Ph.D. dissertations , or theses, come in many flavors.
At one end of the scale , they have the form of an introduction with chapters that follow each other in a logical, coherent way. Each of the chapters answers a research question, and these research questions are subquestions of one main research question.
At the other end of the scale, a dissertation or thesis consists of a number of previously published articles, with an introduction and conclusions or an epilogue at the end. These chapters loosely cover the same subject, but it is difficult to find a logical structure, or to define a main research question based on the individual research questions. This entry contains advice for an introduction for the latter type of dissertation.
I finished my Ph.D. dissertation, Design for Change, recently; it was definitely an example of the latter type. It contains eight chapters based on previously published articles, written over a long period of time, touching a broad set of subjects. Here, I describe how I tackled the problem of binding those chapters together in the introduction of the dissertation (I will use the word thesis from now on, because it is shorter).
Note that there are many more ways to write an introduction. The method that I describe comes handy when the range of subjects of the individual chapters is broad. It is difficult to write an introduction in such a situation.
What I will do here is:
- first show how to find subjects for individual parts of the introduction,
- then give tips on how to structure these parts into an introduction.
Subjects for individual parts
Creating the title of a thesis is extremely important: having a good title will help while writing the introduction. A good title is short, and covers the whole range of subjects from the individual chapters. The title may even help when you have to select which articles to use and which to discard.
In the remainder of this entry, we suppose that you have a (good) title.
Social and scientific interest
Start by describing the social and scientific interest, and at the same time, explain you title in a superficial way (the details will come later). By referring only to the title, you are forced to keep descriptions and explanations rather abstract and broad.
This first part of the introduction should seduce readers to read along. Showing the social impact of the subject you chose is a good way to do that.

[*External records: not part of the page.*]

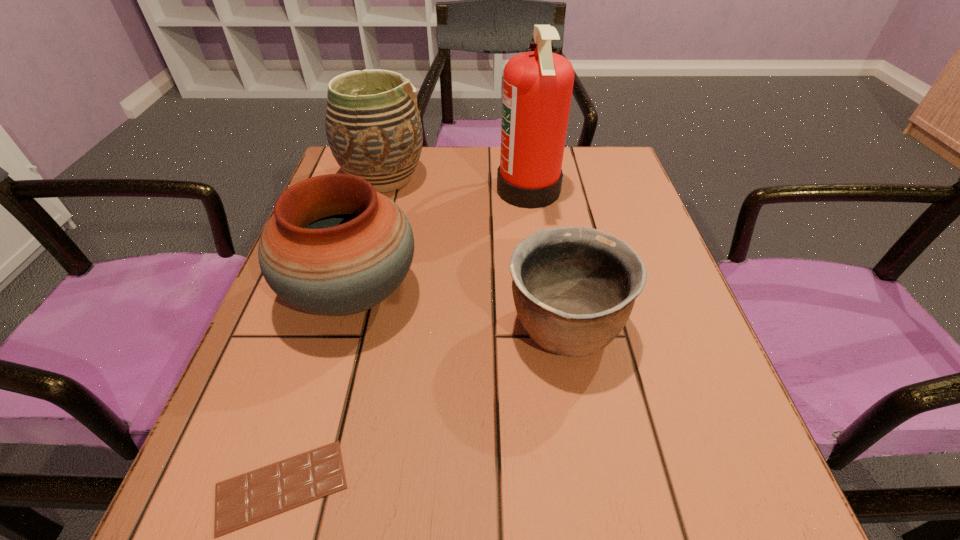 At what (x,y) coordinates should I click in order to perform the action: click on the tallest object. Please return your answer as a coordinate pair (x, y). The image size is (960, 540). Looking at the image, I should click on (537, 85).

Where is `the farthest pottery`? Image resolution: width=960 pixels, height=540 pixels. the farthest pottery is located at coordinates (373, 127).

This screenshot has height=540, width=960. I want to click on the second shortest pottery, so click(334, 246).

Locate an element on the screen. The height and width of the screenshot is (540, 960). the shortest pottery is located at coordinates (574, 288).

Image resolution: width=960 pixels, height=540 pixels. Identify the location of the fourth tallest object. (574, 288).

Where is `the shortest object`? The image size is (960, 540). the shortest object is located at coordinates (243, 500).

The image size is (960, 540). In order to click on chocolate bar in this screenshot , I will do `click(243, 500)`.

This screenshot has width=960, height=540. Find the location of `vacant space located at the nozzle of the fire extinguisher`. vacant space located at the nozzle of the fire extinguisher is located at coordinates (383, 190).

At what (x,y) coordinates should I click in order to perform the action: click on vacant area located at the nozzle of the fire extinguisher. Please return your answer as a coordinate pair (x, y). This screenshot has height=540, width=960. Looking at the image, I should click on (388, 190).

Find the location of a particular element. This screenshot has height=540, width=960. vacant space located 0.350m at the nozzle of the fire extinguisher is located at coordinates (349, 190). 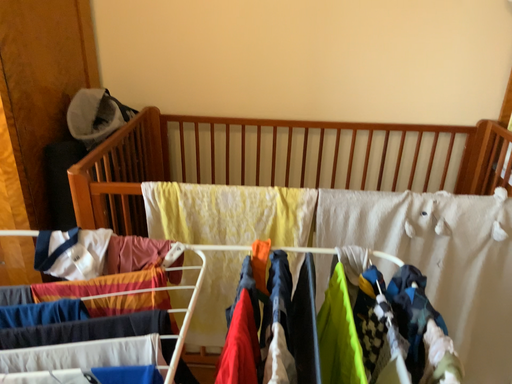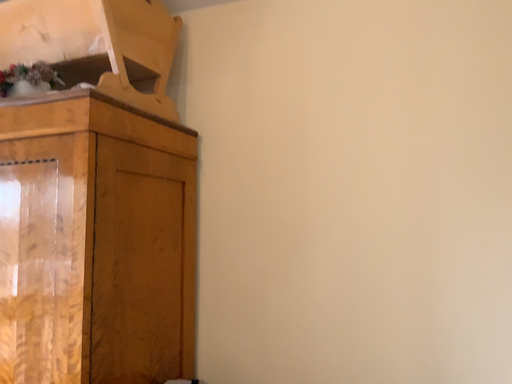 Question: How did the camera likely rotate when shooting the video?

You end this part with an overview of the remainder of the introduction.
Words of the title
Next, you could focus on each word of your title. What do you mean exactly with each word? Are there different interpretations? Is there a common ground in literature, about the meaning of the word? What is the history of its meaning?
In each case, you end by describing how you use the word in your thesis. Sometimes, you will use exact, formal definitions; sometimes the definitions will be vague. In the latter case, always make clear why you do not need a more precise definition.
Categorize your articles
When the subjects of your individual articles lie much apart, you may consider trying to categorize them into two or three categories.
To find these categories may be hard. You may use a spreadsheet, and list your articles vertically, and every aspect that you might think of horizontally. Then look if there are aspects, or combinations of aspects, that divide the articles equally. This will take time! Often, you will wake up one morning and just know how to categorize them.
Each category now can become a part of the introduction. In each of these parts, you show how each of the chapters or articles fits in that category. You also relate the words of your title to each category.
You may consider dividing your thesis into parts, based on your categories.
A list of chapters
The last part of your introduction will become a list of chapters. Of each chapter, you mention the details of the publication it is based upon, and if you are not the main author, you give a short description of your contributions. You mau also add a short description of the contents.
Now, you have to find a balance between many sections without subsections, and few sections with many subsections (and subsubsections, etc): between a broad and deep structure.
In general, try to avoid subsubsections. If these subsubsections are small, you are better of using a description list, or a paragraph with the first sentence in bold.
Often, you will make an argument in your introduction. In such a case, read The Pyramid Principle of Barbara Minto. This wil, help you writing the parts, and it will also help to fund the right structure.
Of course, these tips will not help in every case. But they might get you started. Once you have something on paper, it is always easier to build a coherent introduction than when you sit in front of a blank paper.